-- PROMPT --
For the listing below, work out how many lines hold the word "Kirchheim" and give that number by itself.

....

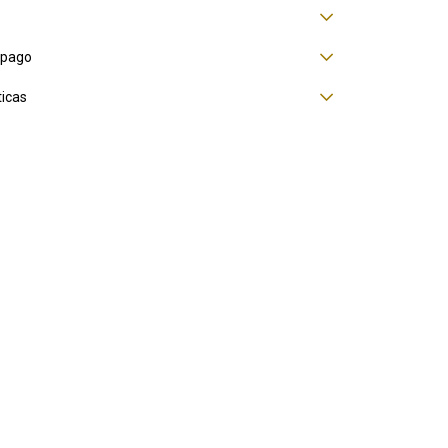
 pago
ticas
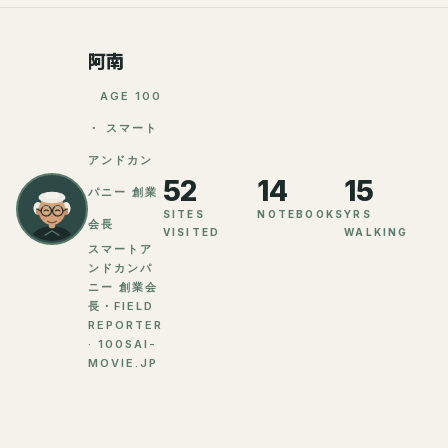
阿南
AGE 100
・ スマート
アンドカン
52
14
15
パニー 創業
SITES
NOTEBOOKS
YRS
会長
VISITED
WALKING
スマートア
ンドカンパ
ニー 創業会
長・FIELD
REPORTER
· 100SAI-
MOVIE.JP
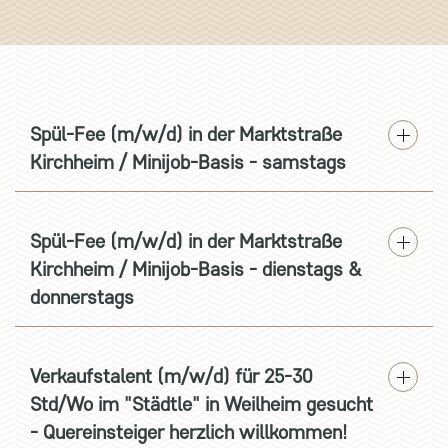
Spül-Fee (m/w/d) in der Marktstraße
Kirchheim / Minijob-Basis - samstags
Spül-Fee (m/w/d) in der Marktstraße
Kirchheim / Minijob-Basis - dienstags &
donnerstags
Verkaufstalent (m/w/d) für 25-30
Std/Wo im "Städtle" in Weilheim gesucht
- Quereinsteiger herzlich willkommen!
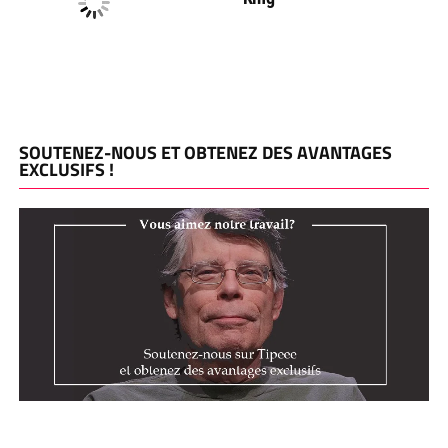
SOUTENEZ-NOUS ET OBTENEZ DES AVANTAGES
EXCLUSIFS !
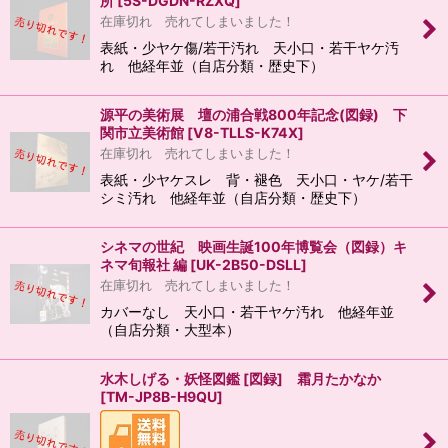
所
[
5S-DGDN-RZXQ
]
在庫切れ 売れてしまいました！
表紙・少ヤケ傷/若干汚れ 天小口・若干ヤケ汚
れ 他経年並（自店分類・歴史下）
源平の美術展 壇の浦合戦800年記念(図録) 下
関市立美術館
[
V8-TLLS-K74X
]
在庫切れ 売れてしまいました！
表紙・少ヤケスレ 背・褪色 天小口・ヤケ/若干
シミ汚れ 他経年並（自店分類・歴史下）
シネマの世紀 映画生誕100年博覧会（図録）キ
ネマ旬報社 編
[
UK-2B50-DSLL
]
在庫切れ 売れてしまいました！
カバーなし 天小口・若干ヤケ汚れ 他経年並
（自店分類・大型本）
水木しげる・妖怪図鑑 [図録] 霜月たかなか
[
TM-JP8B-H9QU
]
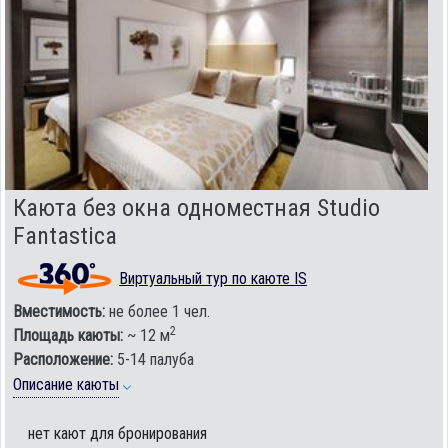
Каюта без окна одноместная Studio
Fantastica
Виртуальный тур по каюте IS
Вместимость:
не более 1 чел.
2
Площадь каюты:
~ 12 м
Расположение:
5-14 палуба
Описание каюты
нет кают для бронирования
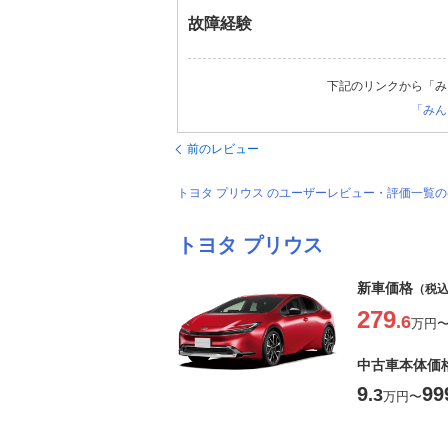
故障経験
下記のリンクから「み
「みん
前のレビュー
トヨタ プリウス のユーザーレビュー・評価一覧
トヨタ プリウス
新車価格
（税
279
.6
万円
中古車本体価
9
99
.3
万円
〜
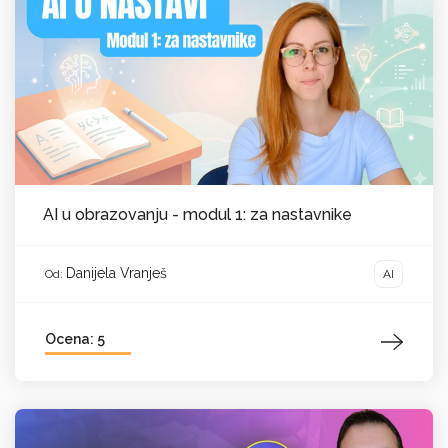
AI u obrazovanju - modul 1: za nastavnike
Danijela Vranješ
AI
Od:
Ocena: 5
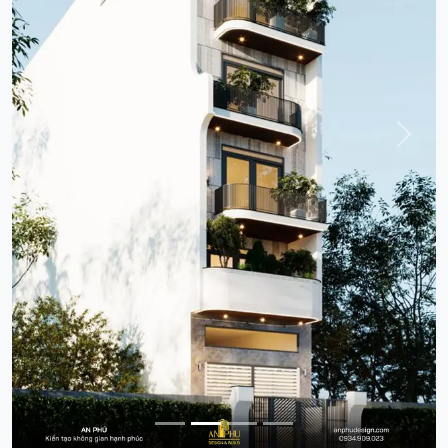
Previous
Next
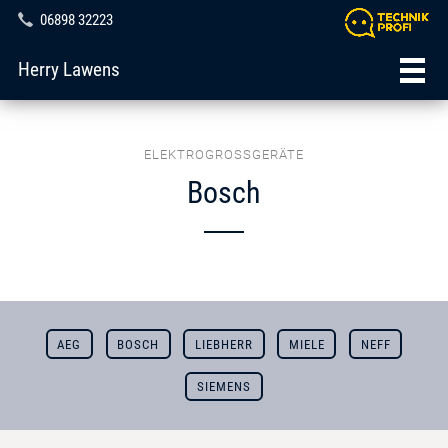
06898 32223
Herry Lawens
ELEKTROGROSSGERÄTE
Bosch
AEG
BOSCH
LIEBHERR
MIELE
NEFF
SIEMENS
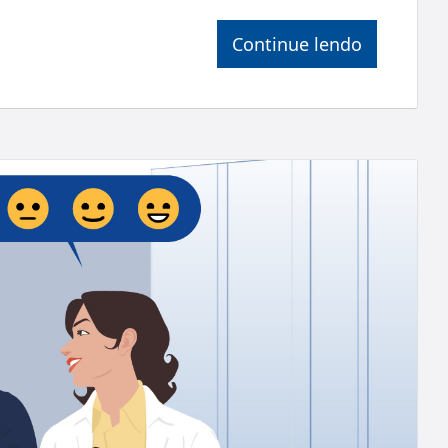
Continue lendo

....

-- THE COMPLETED TASK --
2